I'm a blogger second and a fan of fantastic film first. That puts me right in line with the legion of geeks who have spent years drifting towards James Cameron's Avatar on the horizon, an unsinkable buoy in the deep sea. Sure, I've spent month after month hearing tale of how Steven Spielberg visited the set and walked away a humbled man or how Avatar promises to do lewd things to my eyeballs, but there's only one component of the hype that has stuck with me.
It was a passing comment made by Drew McWeeny, the always brilliant mind behind my favorite film blog, and even then he was paraphrasing what someone else had told him. And despite being concise enough to fit within the 140 character confine of Twitter, it embodies everything James Cameron, Fox, and all of the fans are up against:
"I spoke to someone regarding some "Avatar" footage he saw, and he said, "It's the T-rex scene, but for two hours.""
This was back in April (and no, I didn't bookmark Drew's tweet, I just Googled it for accuracy) so presumably whoever made that comment was someone with enough clout to see Avatar early, which weights the comment with further presumption that whoever said it is a person of substance. But I care less about the he-said-she-said and more about the bar that comparison sets. A bar I think couldn't be more realistic.
First, if you will, humor me for a moment while I explain how Jurassic Park changed my life. I was seven years old when it came out (yes, I make you feel old, yadda-yadda-yadda; my opinion still counts) and I had never seen anything like it. To say my mind was blown would be to damn the revelation with faint praise.

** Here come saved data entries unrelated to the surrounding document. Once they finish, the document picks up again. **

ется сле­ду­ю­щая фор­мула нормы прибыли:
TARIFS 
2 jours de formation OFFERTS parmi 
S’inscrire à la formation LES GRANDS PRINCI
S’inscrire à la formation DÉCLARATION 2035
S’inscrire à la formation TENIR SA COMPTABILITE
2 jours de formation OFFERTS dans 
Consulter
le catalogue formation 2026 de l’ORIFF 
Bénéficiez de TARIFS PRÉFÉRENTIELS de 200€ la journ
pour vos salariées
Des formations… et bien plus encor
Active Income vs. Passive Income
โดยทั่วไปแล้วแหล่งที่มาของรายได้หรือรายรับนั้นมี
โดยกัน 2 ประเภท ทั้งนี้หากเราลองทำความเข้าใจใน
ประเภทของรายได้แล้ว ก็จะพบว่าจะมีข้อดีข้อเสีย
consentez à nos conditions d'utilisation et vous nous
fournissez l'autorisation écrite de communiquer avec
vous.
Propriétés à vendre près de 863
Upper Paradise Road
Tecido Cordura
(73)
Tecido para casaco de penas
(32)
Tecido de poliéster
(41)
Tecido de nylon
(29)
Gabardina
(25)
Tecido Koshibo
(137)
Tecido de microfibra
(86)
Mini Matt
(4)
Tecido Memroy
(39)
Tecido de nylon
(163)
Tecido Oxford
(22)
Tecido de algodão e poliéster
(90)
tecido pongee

I've done many things between June of '93 and today and taken many personal and professional paths that could have (and should have) altered my lifestyle, but the things I saw on Isla Nublar when I was seven years old always bring me back to the silver screen of other people's imagination.
So, yeah, invoking the T-rex scene is kind of a big deal to me, but it's also a perfect point of comparison for Avatar. I realize I'm no longer a kid (a wedding ring on my hand and a mortgage payment on my back are easy reminders of that), but I don't think it's asking too much to hope for a film that creates a reasonably impermeable illusion instead of a few brilliant magic tricks. And I know that we're talking about just a trailer, but the teasing nature doesn't invalidate the shock of finally seeing something that's been brewing for nearly as long as I've been alive come to life only to discover that the wizards who give us so much are all sharing the same spellbook.

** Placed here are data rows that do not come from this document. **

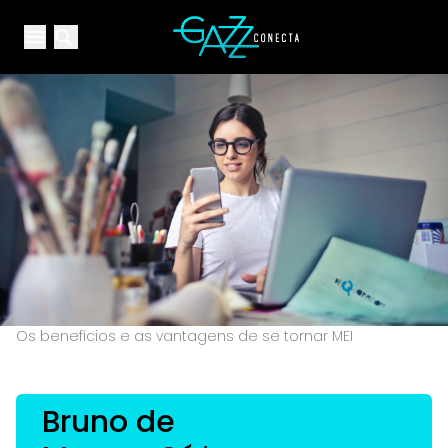
Your Company
Open main menu
Open main menu
Os benefícios e as vantagens de se tornar MEI
Bruno de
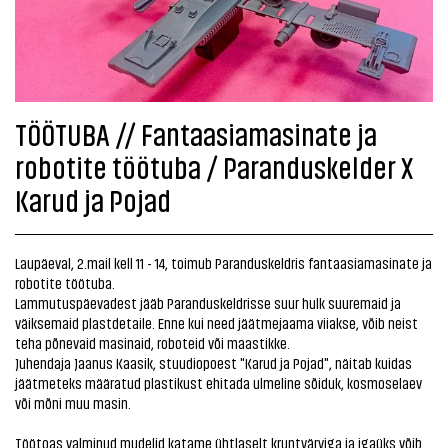
TÖÖTUBA // Fantaasiamasinate ja
robotite töötuba / Paranduskelder X
Karud ja Pojad
Laupäeval, 2.mail kell 11 - 14, toimub Paranduskeldris fantaasiamasinate ja
robotite töötuba.
Lammutuspäevadest jääb Paranduskeldrisse suur hulk suuremaid ja
väiksemaid plastdetaile. Enne kui need jäätmejaama viiakse, võib neist
teha põnevaid masinaid, roboteid või maastikke.
Juhendaja Jaanus Kaasik, stuudiopoest "Karud ja Pojad", näitab kuidas
jäätmeteks määratud plastikust ehitada ulmeline sõiduk, kosmoselaev
või mõni muu masin.
Töötoas valminud mudelid katame ühtlaselt kruntvärviga ja igaüks võib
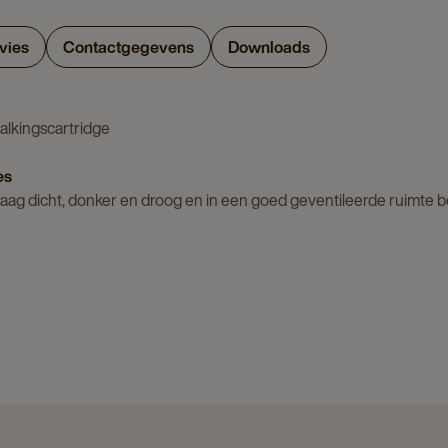
vies
Contactgegevens
Downloads
alkingscartridge
es
raag dicht, donker en droog en in een goed geventileerde ruimte 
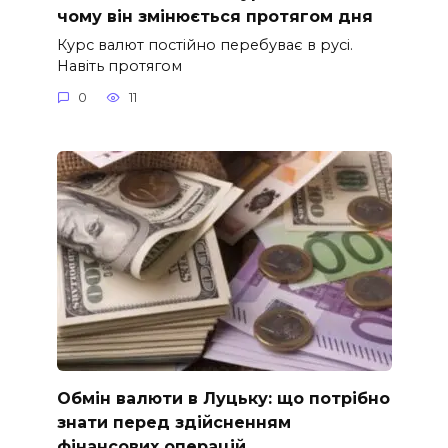
чому він змінюється протягом дня
Курс валют постійно перебуває в русі.
Навіть протягом
0
11
Обмін валюти в Луцьку: що потрібно
знати перед здійсненням
фінансових операцій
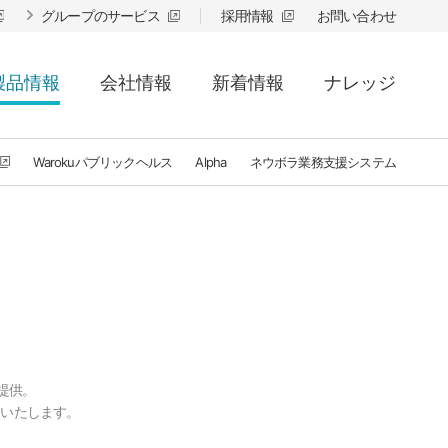
グループのサービス
採用情報
お問い合わせ
製品情報
会社情報
新着情報
ナレッジ
Warokuパブリックヘルス
Alpha
ネウボラ業務支援システム
提供。
トいたします。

Nothing in the Avatar trailer looks bad, but nothing in the trailer looks as awe inspiring as the T-rex and that's a problem. My gut doesn't care how many A-list filmmakers have been wowed by the process of making Avatar. My gut doesn't care because it has yet to see anything that looks as tactile as a 30 foot dinosaur crushing a jeep. My gut knows that it's been 16 years and my gut, whether it's fair or not, expects to see some improvement between then and now. And if improvement is too much to ask for, at least match it.

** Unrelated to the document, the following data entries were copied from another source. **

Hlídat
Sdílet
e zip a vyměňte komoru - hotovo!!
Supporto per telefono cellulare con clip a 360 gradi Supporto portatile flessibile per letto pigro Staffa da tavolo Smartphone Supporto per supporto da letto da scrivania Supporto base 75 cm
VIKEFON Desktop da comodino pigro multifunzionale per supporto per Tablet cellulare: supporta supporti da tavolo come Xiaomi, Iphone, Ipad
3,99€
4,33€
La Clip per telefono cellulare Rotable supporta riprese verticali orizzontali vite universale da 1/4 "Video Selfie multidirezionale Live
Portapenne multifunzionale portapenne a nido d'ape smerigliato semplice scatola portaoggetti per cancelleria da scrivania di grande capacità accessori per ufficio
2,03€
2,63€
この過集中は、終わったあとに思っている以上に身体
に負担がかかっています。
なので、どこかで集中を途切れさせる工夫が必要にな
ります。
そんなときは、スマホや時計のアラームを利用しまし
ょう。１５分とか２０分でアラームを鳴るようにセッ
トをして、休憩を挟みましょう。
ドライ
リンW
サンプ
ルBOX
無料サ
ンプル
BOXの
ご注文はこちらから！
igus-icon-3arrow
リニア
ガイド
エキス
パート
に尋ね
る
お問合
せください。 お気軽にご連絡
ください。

The problem lays not in the age discrepancy between then and now. There were plenty of people who are my age now when Jurassic Park came out who shared the same reaction I did because even they had never seen anything like it before. Not only have I seen Avatar's visual prowess before, but it could be argued that I've seen it done better. Just last week I was blown away in the slums of Johannesburg by aliens I was convinced, at times, must have been on set. If first timer Neill Blomkamp can fool me in close ups, there is no reason James "insert macho expletive here" Cameron shouldn't be able to as well.
And maybe he will. In fact, I'm pretty damned sure he will, but that doesn't shake my initial reaction. I have no more a preconceived notion of what a Pandoran dragon looks like than I do a velociraptor, but only one of the two looks like it might actually cut me if I reached towards its glistening rows of teeth. I've tripled in age since visiting Isla Nublar, why hasn't the wizard's spellbook that took me there kept up?